Future efforts should expand temporal coverage, integrate real-time detection tools, and investigate the fate of residual MPs in sludge and biosolids [56]. Comparative studies on advanced processes, such as MBR and electrocoagulation, are also essential to support technological upgrades in developing regions [11,57,58]. Nevertheless, this study provides an inland–island comparative dataset of MP removal in WWTPs in Thailand’s EEC, with broader implications for emerging economies facing similar urban–tourism dynamics. The results confirm that while conventional biological systems achieve moderate to high MP removal, fine particles (<300–100 μm) and buoyant polymers (PE, PP) remain persistent in effluents. These fractions may pose ecological risks [59] and highlight the inadequacy of sedimentation processes, as well as the negative impact of nutrients on complete MP retention. A key contribution lies in demonstrating TSS as a reliable predictor for MP monitoring, supported by robust regression models. To validate this assumption and enhance predictive applicability, future studies should expand the dataset size and include site-specific calibration for model refinement.

4. Conclusions

This study provides a comparative assessment of MP occurrence and removal across full-scale WWTPs within Thailand’s EEC, offering new insights into MP behavior under tropical operating conditions. Overall, removal efficiencies exceeded 90%, although fine (<300 μm) and buoyant polymers such as PE and PP persisted in the treated effluents, underscoring the limitations of conventional sedimentation and biological processes. PE and PP collectively accounted for 58–95% of influent MPs, reflecting their ubiquity in wastewater-derived plastics. Variations in MP abundance and polymer composition among WWTPs appeared to be driven by differences in wastewater characteristics and anthropogenic activity patterns, with island systems exhibiting higher proportions of PE, likely associated with short-term tourism-related plastic use.

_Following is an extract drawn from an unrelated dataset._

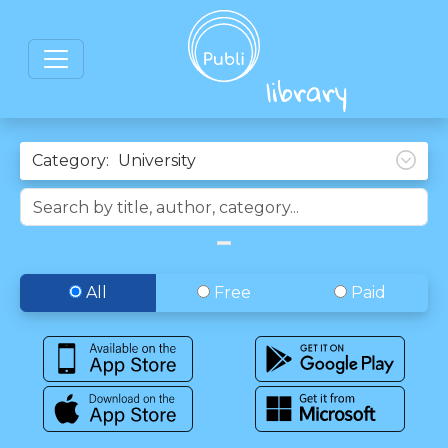
Category:
All
Free
Paid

The observed positive correlations between MP concentrations and TSS, coupled with turbidity, suggest that these suspended-solid parameters could serve as practical and cost-effective indicators for rapid MP monitoring. The results thus support the potential integration of TSS- and turbidity-based approaches into routine WWTP monitoring to infer MP dynamics. Future studies should expand sampling coverage and temporal resolution to strengthen the reliability of these indicators and to develop locally calibrated regression frameworks for MP assessment in WWTPs.